> **What to work on**: Please reproduce the following records exactly, with nothing omitted.

Start of Records supplied

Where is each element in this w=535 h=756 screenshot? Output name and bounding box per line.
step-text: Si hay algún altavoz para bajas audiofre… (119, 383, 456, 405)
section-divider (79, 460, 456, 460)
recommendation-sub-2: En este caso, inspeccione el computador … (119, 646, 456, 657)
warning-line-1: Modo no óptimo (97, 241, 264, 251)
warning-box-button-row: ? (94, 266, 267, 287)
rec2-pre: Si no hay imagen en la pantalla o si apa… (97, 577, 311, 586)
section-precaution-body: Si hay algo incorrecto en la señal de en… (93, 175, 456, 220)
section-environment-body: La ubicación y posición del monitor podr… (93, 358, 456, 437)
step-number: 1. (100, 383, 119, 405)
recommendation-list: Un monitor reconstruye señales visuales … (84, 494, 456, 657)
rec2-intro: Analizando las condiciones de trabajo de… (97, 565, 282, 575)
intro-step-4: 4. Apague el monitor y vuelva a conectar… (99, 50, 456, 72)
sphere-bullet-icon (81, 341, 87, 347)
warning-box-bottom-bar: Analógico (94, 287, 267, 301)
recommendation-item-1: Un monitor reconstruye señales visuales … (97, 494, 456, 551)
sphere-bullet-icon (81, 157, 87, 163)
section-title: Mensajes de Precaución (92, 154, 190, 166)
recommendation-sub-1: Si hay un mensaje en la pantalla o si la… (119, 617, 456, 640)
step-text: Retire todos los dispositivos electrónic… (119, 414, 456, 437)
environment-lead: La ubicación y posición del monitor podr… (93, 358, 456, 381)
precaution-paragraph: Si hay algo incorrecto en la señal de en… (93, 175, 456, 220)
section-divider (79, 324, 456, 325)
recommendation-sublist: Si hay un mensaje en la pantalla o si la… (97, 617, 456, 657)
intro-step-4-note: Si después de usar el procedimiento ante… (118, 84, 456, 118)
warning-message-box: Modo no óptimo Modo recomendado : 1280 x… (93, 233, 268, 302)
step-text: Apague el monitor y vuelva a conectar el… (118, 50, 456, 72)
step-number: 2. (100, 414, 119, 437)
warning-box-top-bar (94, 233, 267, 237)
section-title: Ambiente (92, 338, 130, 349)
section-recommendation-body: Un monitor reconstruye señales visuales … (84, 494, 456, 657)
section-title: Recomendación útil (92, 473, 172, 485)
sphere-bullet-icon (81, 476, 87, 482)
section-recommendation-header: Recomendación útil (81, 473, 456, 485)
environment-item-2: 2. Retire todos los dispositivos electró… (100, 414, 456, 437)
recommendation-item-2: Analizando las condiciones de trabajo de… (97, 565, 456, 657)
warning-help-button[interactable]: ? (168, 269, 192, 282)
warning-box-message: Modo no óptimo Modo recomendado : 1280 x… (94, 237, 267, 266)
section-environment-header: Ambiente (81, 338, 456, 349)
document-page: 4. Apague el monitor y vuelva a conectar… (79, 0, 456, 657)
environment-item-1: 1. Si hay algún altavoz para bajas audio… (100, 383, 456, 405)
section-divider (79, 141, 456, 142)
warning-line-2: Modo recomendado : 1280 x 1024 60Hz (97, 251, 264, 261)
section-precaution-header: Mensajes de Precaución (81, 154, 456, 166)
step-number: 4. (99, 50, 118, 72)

End of Records supplied

> **Your solution**:
Where is each element in this w=535 h=756 screenshot? Output name and bounding box per line.
step-text: Si hay algún altavoz para bajas audiofre… (119, 383, 456, 405)
section-divider (79, 460, 456, 460)
recommendation-sub-2: En este caso, inspeccione el computador … (119, 646, 456, 657)
warning-line-1: Modo no óptimo (97, 241, 264, 251)
warning-box-button-row: ? (94, 266, 267, 287)
rec2-pre: Si no hay imagen en la pantalla o si apa… (97, 577, 311, 586)
section-precaution-body: Si hay algo incorrecto en la señal de en… (93, 175, 456, 220)
section-environment-body: La ubicación y posición del monitor podr… (93, 358, 456, 437)
step-number: 1. (100, 383, 119, 405)
recommendation-list: Un monitor reconstruye señales visuales … (84, 494, 456, 657)
rec2-intro: Analizando las condiciones de trabajo de… (97, 565, 282, 575)
intro-step-4: 4. Apague el monitor y vuelva a conectar… (99, 50, 456, 72)
sphere-bullet-icon (81, 341, 87, 347)
warning-box-bottom-bar: Analógico (94, 287, 267, 301)
recommendation-item-1: Un monitor reconstruye señales visuales … (97, 494, 456, 551)
sphere-bullet-icon (81, 157, 87, 163)
section-title: Mensajes de Precaución (92, 154, 190, 166)
recommendation-sub-1: Si hay un mensaje en la pantalla o si la… (119, 617, 456, 640)
step-text: Retire todos los dispositivos electrónic… (119, 414, 456, 437)
environment-lead: La ubicación y posición del monitor podr… (93, 358, 456, 381)
precaution-paragraph: Si hay algo incorrecto en la señal de en… (93, 175, 456, 220)
section-divider (79, 324, 456, 325)
recommendation-sublist: Si hay un mensaje en la pantalla o si la… (97, 617, 456, 657)
intro-step-4-note: Si después de usar el procedimiento ante… (118, 84, 456, 118)
warning-message-box: Modo no óptimo Modo recomendado : 1280 x… (93, 233, 268, 302)
step-text: Apague el monitor y vuelva a conectar el… (118, 50, 456, 72)
step-number: 2. (100, 414, 119, 437)
warning-box-top-bar (94, 233, 267, 237)
section-title: Ambiente (92, 338, 130, 349)
section-recommendation-body: Un monitor reconstruye señales visuales … (84, 494, 456, 657)
section-title: Recomendación útil (92, 473, 172, 485)
sphere-bullet-icon (81, 476, 87, 482)
section-recommendation-header: Recomendación útil (81, 473, 456, 485)
environment-item-2: 2. Retire todos los dispositivos electró… (100, 414, 456, 437)
recommendation-item-2: Analizando las condiciones de trabajo de… (97, 565, 456, 657)
warning-help-button[interactable]: ? (168, 269, 192, 282)
warning-box-message: Modo no óptimo Modo recomendado : 1280 x… (94, 237, 267, 266)
section-environment-header: Ambiente (81, 338, 456, 349)
document-page: 4. Apague el monitor y vuelva a conectar… (79, 0, 456, 657)
environment-item-1: 1. Si hay algún altavoz para bajas audio… (100, 383, 456, 405)
section-divider (79, 141, 456, 142)
warning-line-2: Modo recomendado : 1280 x 1024 60Hz (97, 251, 264, 261)
section-precaution-header: Mensajes de Precaución (81, 154, 456, 166)
step-number: 4. (99, 50, 118, 72)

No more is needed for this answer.